Dubai For two hours in July, deranged right-wing militant Anders Behring Breivik gunned down all before him in a hate-fuelled rampage.

Yesterday, in a Norwegian courtroom, Breivik unleashed a hate-filled venomous salvo against Muslims.

"I would have done it again," he said, boasting that he acted "out of goodness, not evil" as he lashed out at Norwegian and European governments for embracing immigration and multiculturalism.

Ruled sane enough to stand trial, Breivik said: "I have done the most sophisticated and spectacular political act committed in Europe since [the Second World War]," the Oslo native told a courtroom in the capital yesterday. "This won't be the last time this happens in Europe."

The 33-year-old killed 69 people, some as young as 14, at a Labour Party youth camp on Utoeya island and detonated a car bomb by the prime minister's office, taking eight lives.

Islamophobia

Speaking to Gulf News yesterday from the University of Copenhagen's Centre of European Islamic Thought, Prof Jorgen Nielsen said that Islamophobia in Europe is rising as a result of the decline of nation states and because of the economic crisis gripping the continent.

"There's a real sense of powerlessness because of the move in sovereignty from small nation states to the European Union," he said. "And there's a correlation between the decline in the economy to a rise in anti-Muslim sentiment.

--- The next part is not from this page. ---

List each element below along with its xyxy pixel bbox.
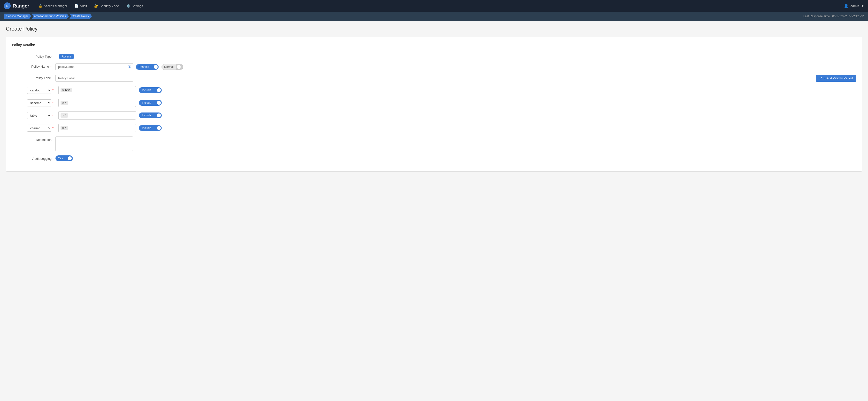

"Right-wing parties are only too willing to latch onto that sentiment and use it for their own political ends," Nielsen said, adding that burqa ban, identification laws, bans on minarets, the Danish cartoons' issue and growing hate attacks on members of the Muslim community were all symptoms of a growing sense of Islamophobia across the continent.

"I am not scared by the prospect of being in prison all my life," Breivik told the court yesterday.

"I was born in a prison where I could not express my beliefs. This prison is called Norway."